Give again, exactly, every line of the entries below from the one that has "Insel Wollin" to the last.

━━━━━━━━

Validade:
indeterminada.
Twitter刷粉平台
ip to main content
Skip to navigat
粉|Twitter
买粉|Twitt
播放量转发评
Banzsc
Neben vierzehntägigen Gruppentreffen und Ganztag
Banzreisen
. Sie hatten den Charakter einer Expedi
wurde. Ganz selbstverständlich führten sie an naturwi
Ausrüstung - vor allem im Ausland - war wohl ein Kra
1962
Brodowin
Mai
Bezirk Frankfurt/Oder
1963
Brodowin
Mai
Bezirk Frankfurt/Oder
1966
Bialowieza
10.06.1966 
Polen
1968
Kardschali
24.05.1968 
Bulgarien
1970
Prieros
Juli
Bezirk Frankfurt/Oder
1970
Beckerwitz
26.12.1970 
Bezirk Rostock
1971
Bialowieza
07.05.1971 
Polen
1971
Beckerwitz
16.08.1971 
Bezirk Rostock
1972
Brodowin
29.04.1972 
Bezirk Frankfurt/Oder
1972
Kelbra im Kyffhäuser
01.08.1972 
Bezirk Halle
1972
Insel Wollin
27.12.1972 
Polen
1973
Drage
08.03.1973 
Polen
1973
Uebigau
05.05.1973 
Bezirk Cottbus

━━━━━━━━

**Response box:**
Insel Wollin
27.12.1972 
Polen
1973
Drage
08.03.1973 
Polen
1973
Uebigau
05.05.1973 
Bezirk Cottbus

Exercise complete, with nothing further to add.